Homes (Fitness for Human Habitation) Act makes it clear that tenants should not be made subject to a “penalty” for trying to enforce their rights under the act. A landlord seeking to use the section 21 notice to retake possession of the property might find that this option is unavailable if there have been recent enforcement proceedings in respect of maintenance and repairs. If the tenants were able to establish that the landlord was using the notice to punish them for enforcing their rights a possessory action could fail. We highly recommend taking legal advice should you wish to evict tenants who have brought such claims against you.
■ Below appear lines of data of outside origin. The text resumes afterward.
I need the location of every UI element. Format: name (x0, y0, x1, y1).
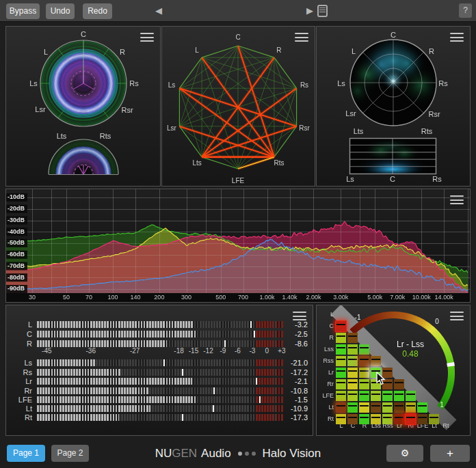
spectrum-analyzer-display (6, 189, 470, 302)
matrix-cell-Lr-L[interactable] (336, 368, 346, 378)
matrix-row-label: LFE (317, 392, 334, 399)
meter-scale-tick: -36 (85, 347, 95, 355)
matrix-col-label: Rt (439, 422, 453, 429)
meter-value: -2.5 (282, 330, 308, 338)
matrix-cell-Rt-R[interactable] (359, 414, 369, 424)
level-meters: L-3.2C-2.5R-8.6Ls-21.0Rs-17.2Lr-2.1Rr-10… (6, 305, 313, 435)
panel-menu-icon[interactable] (295, 33, 308, 42)
meter-row-Rs: Rs-17.2 (6, 369, 313, 376)
level-meters-panel: L-3.2C-2.5R-8.6Ls-21.0Rs-17.2Lr-2.1Rr-10… (5, 305, 313, 436)
meter-bar (37, 378, 283, 385)
matrix-cell-Lt-C[interactable] (347, 402, 358, 413)
matrix-cell-Rss-C[interactable] (347, 356, 358, 366)
matrix-cell-Lss-C[interactable] (347, 344, 358, 355)
matrix-cell-Rt-L[interactable] (336, 414, 346, 424)
brand-nu: NU (155, 447, 172, 460)
matrix-cell-Lss-L[interactable] (336, 344, 346, 355)
matrix-cell-LFE-Lss[interactable] (371, 391, 381, 401)
meter-label: Rr (6, 387, 32, 395)
matrix-cell-Lt-R[interactable] (359, 402, 369, 413)
meter-label: Lr (6, 377, 32, 385)
meter-bar (37, 387, 283, 394)
meter-value: -1.5 (282, 396, 308, 404)
matrix-cell-LFE-C[interactable] (347, 391, 358, 401)
footer-bar: Page 1 Page 2 NUGENAudio Halo Vision ⚙ + (0, 436, 476, 468)
matrix-cell-Rss-L[interactable] (336, 356, 346, 366)
matrix-row-label: Lt (317, 404, 334, 411)
toolbar: Bypass Undo Redo ◀ ▶ ? (0, 0, 476, 22)
meter-bar (37, 321, 283, 328)
matrix-cell-Rt-Lt[interactable] (429, 414, 439, 424)
panel-menu-icon[interactable] (450, 195, 464, 204)
add-panel-button[interactable]: + (430, 445, 470, 462)
meter-row-Lt: Lt-10.9 (6, 405, 313, 413)
meter-bar (37, 369, 283, 376)
sound-location-panel (316, 26, 471, 187)
matrix-cell-Lr-C[interactable] (347, 368, 358, 378)
meter-value: -10.8 (282, 387, 308, 395)
matrix-cell-Rt-C[interactable] (347, 414, 358, 424)
bypass-button[interactable]: Bypass (6, 3, 40, 19)
meter-bar (37, 331, 283, 338)
matrix-cell-LFE-R[interactable] (359, 391, 369, 401)
matrix-cell-LFE-Rss[interactable] (382, 391, 393, 401)
matrix-cell-Rss-R[interactable] (359, 356, 369, 366)
meter-value: -3.2 (282, 320, 308, 329)
panel-menu-icon[interactable] (450, 33, 464, 42)
matrix-cell-Lt-Rr[interactable] (406, 402, 416, 413)
matrix-row-label: Lr (317, 369, 334, 376)
correlation-web-panel (161, 26, 315, 187)
meter-value: -21.0 (282, 359, 308, 367)
meter-scale-tick: -9 (220, 347, 226, 355)
matrix-cell-LFE-Rr[interactable] (406, 391, 416, 401)
matrix-cell-LFE-Lr[interactable] (394, 391, 404, 401)
meter-row-LFE: LFE-1.5 (6, 396, 313, 404)
matrix-cell-Rt-LFE[interactable] (417, 414, 427, 424)
next-preset-icon[interactable]: ▶ (306, 5, 313, 16)
surround-energy-display (6, 27, 160, 186)
matrix-cell-C-L[interactable] (336, 321, 346, 331)
matrix-cell-Rr-L[interactable] (336, 379, 346, 389)
matrix-cell-Lt-Lr[interactable] (394, 402, 404, 413)
matrix-cell-Lss-R[interactable] (359, 344, 369, 355)
matrix-cell-Rr-Lr[interactable] (394, 379, 404, 389)
sound-location-display (317, 27, 470, 186)
matrix-cell-Rr-C[interactable] (347, 379, 358, 389)
matrix-cell-Rt-Rr[interactable] (406, 414, 416, 424)
matrix-cell-Lt-Rss[interactable] (382, 402, 393, 413)
matrix-cell-Lr-R[interactable] (359, 368, 369, 378)
meter-bar (37, 340, 283, 347)
matrix-cell-R-L[interactable] (336, 333, 346, 343)
matrix-cell-Lt-LFE[interactable] (417, 402, 427, 413)
brand-gen: GEN (172, 447, 197, 460)
meter-scale-tick: -12 (203, 347, 213, 355)
meter-scale-tick: -15 (189, 347, 198, 355)
matrix-row-label: Lss (317, 346, 334, 353)
preset-list-icon[interactable] (317, 5, 328, 17)
undo-button[interactable]: Undo (46, 3, 75, 19)
matrix-cell-LFE-L[interactable] (336, 391, 346, 401)
meter-label: C (6, 330, 32, 338)
meter-scale-tick: -45 (42, 347, 51, 355)
halo-vision-window: Bypass Undo Redo ◀ ▶ ? L-3.2C-2.5R-8.6Ls… (0, 0, 476, 468)
meter-scale-tick: +3 (278, 347, 285, 355)
redo-button[interactable]: Redo (83, 3, 112, 19)
settings-gear-button[interactable]: ⚙ (386, 445, 423, 462)
matrix-cell-R-C[interactable] (347, 333, 358, 343)
matrix-cell-Rr-R[interactable] (359, 379, 369, 389)
meter-value: -17.3 (282, 413, 308, 422)
gauge-pair-readout: Lr - Lss (376, 340, 445, 349)
matrix-cell-Rt-Rss[interactable] (382, 414, 393, 424)
prev-preset-icon[interactable]: ◀ (155, 5, 162, 16)
gauge-zero-label: 0 (430, 318, 444, 325)
matrix-cell-Rt-Lss[interactable] (371, 414, 381, 424)
help-button[interactable]: ? (459, 3, 472, 18)
meter-scale-tick: -3 (249, 347, 255, 355)
matrix-cell-Rt-Lr[interactable] (394, 414, 404, 424)
panel-menu-icon[interactable] (293, 312, 306, 320)
meter-scale-tick: -27 (130, 347, 140, 355)
matrix-cell-Lt-Lss[interactable] (371, 402, 381, 413)
panel-menu-icon[interactable] (450, 312, 464, 320)
matrix-cell-Lt-L[interactable] (336, 402, 346, 413)
panel-menu-icon[interactable] (140, 33, 154, 42)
Key Takeaways – Homes (Fitness for Human Habitation) Act 2018
- There is now a direct right of action by a tenant against a landlord;
- A clause in a lease agreement waiving this direct right of action is void and unenforceable;
- A court will undertake a factual enquiry to determine:
- The presence of a hazard;
- The appropriate repairs;
- The appropriate compensation (if any);
- Who should pay the legal costs.
- Retaliatory evictions are expressly prohibited.
This article is provided for general information only and is not intended to be nor should it be relied upon as legal advice in relation to any particular matter. If you require specific legal advice on any issue relating to the landlord/tenant relationship or your obligations to maintain your rented property, we at Burlingtons Legal LLP will be able to assist. Please contact us on +44 (0)20 7529 5420 to arrange a consultation.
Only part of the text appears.